A cell therapy company, Cellectis, is evaluating Moligo’s long ssDNA donor templates in nuclease-mediated gene correction or gene insertion processes in long-term hematopoietic stem cells that are highly sensitive to the presence of foreign dsDNA. Cellectis and Moligo have already obtained results suggesting that the templates hold great promise for the field of ex vivo gene therapies. (Details were shared in a poster paper that a Cellectis scientist presented at the American Society of Gene and Cell Therapy conference this year.)
“To use DNA at large scale, you need a lot of high-quality material,” insists Cosimo Ducani, PhD, founder and CEO, Moligo. “We can produce, with high fidelity, sequences that include complexities such as repeats, high GC content, and secondary structure at industrial scale. We can also synthesize ssDNA molecules that are highly modified to have properties that are finely tuned for downstream applications.”
Error-free amplification
“More and more companies are finding ways to make complex DNA,” says Joe Hedley, PhD, CEO, NunaBio. “But unless you can make it at scale, its uses are limited. We are working on incorporating our amplification technology into our manufacturing process to create large quantities of DNA from scratch, very quickly, while maintaining fidelity and purity.”
A spinout of Newcastle University, NunaBio is developing technology that is based on work initially undertaken at Newcastle by Eimer Tuite, PhD, senior lecturer in biophysical chemistry, and Andrew Pike, PhD, senior lecturer in chemical nanoscience. The patented enzymatic amplification approach, not based on PCR or rolling circle amplification, can be used to synthesize cell-free DNA quickly.
NunaBio performs starting material synthesis, template assembly, and target amplification in house, and it has plans to internalize verification sequencing in the near future.
“Our customer-verified error rate is very low, 1 in 100,000 bases,” Hedley asserts. “This is because the amplification will not work if something goes wrong, for instance, if the wrong base is incorporated. We can provide complex materials including high GC content, sequences that have repetitive elements, modifications, as well as polyA tails up to 300 nucleotides. A new process is under development to add even longer polyA tails.”
The amplification technique is scalable using specially designed proprietary equipment that has the potential to produce large quantities of linear DNA in a very short time. To date, sequences up to 2–5 kb long have been produced.
According to Hedley, scientists usually reach out to NunaBio because they want a sequence they cannot get elsewhere, or because they have tried sequences unsuccessfully from other venders. Trial orders are available for new customers.

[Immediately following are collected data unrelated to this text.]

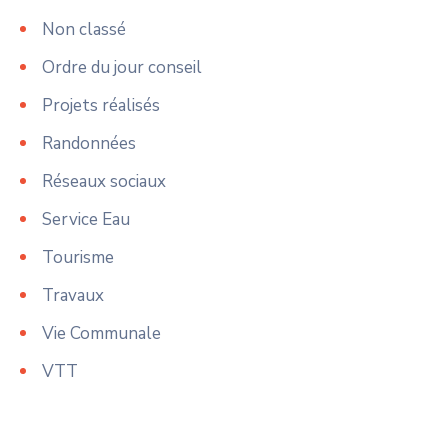
Non classé
Ordre du jour conseil
Projets réalisés
Randonnées
Réseaux sociaux
Service Eau
Tourisme
Travaux
Vie Communale
VTT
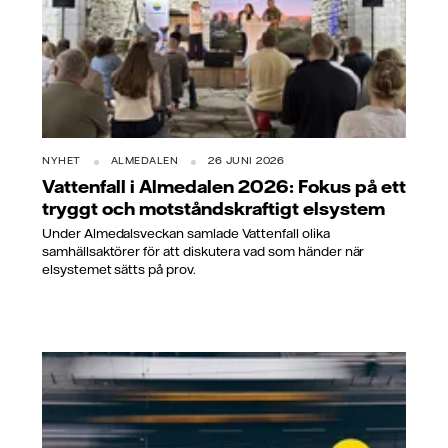
NYHET
ALMEDALEN
26 JUNI 2026
Vattenfall i Almedalen 2026: Fokus på ett
tryggt och motståndskraftigt elsystem
Under Almedalsveckan samlade Vattenfall olika
samhällsaktörer för att diskutera vad som händer när
elsystemet sätts på prov.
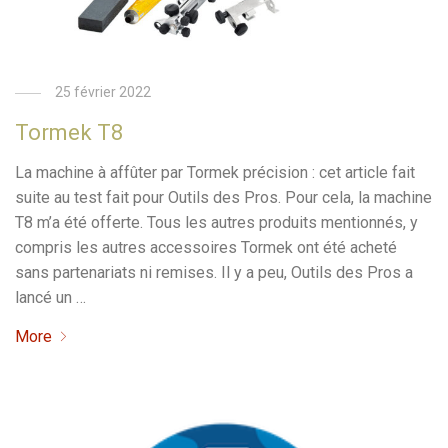
25 février 2022
Tormek T8
La machine à affûter par Tormek précision : cet article fait
suite au test fait pour Outils des Pros. Pour cela, la machine
T8 m’a été offerte. Tous les autres produits mentionnés, y
compris les autres accessoires Tormek ont été acheté
sans partenariats ni remises. Il y a peu, Outils des Pros a
lancé un …
More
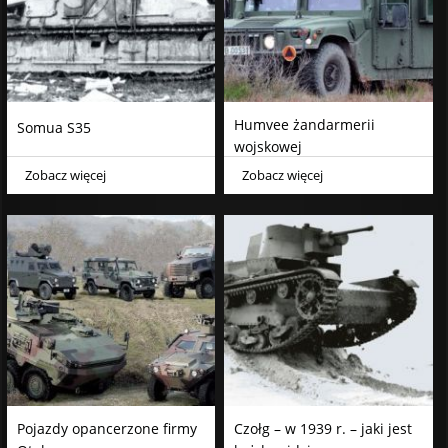
Humvee żandarmerii
Somua S35
wojskowej
Zobacz więcej
Zobacz więcej
Pojazdy opancerzone firmy
Czołg – w 1939 r. – jaki jest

Customers range from big pharmaceutical companies to smaller biotechnology companies and research institutes. Products are varied. There are longer DNA templates with complex regions and polyA tails (for mRNA developers); shorter, simpler sequences (for antibody developers); and specific unique products (for researchers). The company is also investigating the possibility of providing, at scale, plasmids that incorporate the constructs.